This colab notebook is self-contained and should run natively on google cloud. The [code](https://github.com/tensorflow/magenta/tree/master/magenta/models/music_vae) and [checkpoints](http://download.magenta.tensorflow.org/models/music_vae/checkpoints.tar.gz) can be downloaded separately and run locally, which is required if you want to train your own model.

# Basic Instructions

1. Double click on the hidden cells to make them visible, or select "View > Expand Sections" in the menu at the top.
2. Hover over the "`[ ]`" in the top-left corner of each cell and click on the "Play" button to run it, in order.
3. Listen to the generated samples.
4. Make it your own: copy the notebook, modify the code, train your own models, upload your own MIDI, etc.!

In [1]:
from google.colab import drive
drive.mount('/content/drive')

Mounted at /content/drive


In [2]:
# Install hmmlearn before downgrading Python
!pip install hmmlearn

# Downgrade Python
!apt-get update -y
!apt-get install python3.8
!update-alternatives --set python3 /usr/bin/python3.8
!curl https://bootstrap.pypa.io/get-pip.py -o get-pip.py
!python get-pip.py
import sys
# This path is Colab-runtime specific, check path in other systems.
_ = (sys.path.append("/usr/local/lib/python3.8/dist-packages"))

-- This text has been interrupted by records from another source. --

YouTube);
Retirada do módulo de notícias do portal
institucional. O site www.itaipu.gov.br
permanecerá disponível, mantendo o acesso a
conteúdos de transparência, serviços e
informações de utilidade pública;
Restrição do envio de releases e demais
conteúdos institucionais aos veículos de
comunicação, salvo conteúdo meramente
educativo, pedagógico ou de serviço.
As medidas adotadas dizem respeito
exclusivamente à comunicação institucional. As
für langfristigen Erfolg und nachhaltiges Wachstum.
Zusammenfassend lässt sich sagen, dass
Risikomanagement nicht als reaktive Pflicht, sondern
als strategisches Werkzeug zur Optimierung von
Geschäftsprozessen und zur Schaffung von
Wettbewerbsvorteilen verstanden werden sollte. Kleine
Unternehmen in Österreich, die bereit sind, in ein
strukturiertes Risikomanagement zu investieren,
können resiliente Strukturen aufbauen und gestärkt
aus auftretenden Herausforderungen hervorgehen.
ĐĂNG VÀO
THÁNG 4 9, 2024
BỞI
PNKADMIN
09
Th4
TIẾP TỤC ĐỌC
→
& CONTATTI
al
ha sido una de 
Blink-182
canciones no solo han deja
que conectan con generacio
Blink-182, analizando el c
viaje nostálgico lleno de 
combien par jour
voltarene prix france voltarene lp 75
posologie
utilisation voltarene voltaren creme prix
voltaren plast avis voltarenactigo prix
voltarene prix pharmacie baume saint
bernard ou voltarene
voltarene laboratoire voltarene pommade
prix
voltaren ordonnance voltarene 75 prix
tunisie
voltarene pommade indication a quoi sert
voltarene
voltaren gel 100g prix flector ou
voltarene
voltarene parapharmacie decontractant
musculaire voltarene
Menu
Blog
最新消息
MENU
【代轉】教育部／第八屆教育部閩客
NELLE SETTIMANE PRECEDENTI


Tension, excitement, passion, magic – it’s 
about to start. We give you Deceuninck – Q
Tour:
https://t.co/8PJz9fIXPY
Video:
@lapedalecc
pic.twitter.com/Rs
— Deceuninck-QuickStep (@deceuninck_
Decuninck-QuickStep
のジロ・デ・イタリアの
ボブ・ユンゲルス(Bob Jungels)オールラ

# Preinstall legacy packages
!pip install numba==0.48
!pip install numpy==1.23
!pip install packaging>=21.3
!pip install librosa==0.7.2

# Install Magenta
!pip install magenta

Looking in indexes: https://pypi.org/simple, https://us-python.pkg.dev/colab-wheels/public/simple/
Collecting hmmlearn
  Downloading hmmlearn-0.3.0-cp310-cp310-manylinux_2_17_x86_64.manylinux2014_x86_64.whl (160 kB)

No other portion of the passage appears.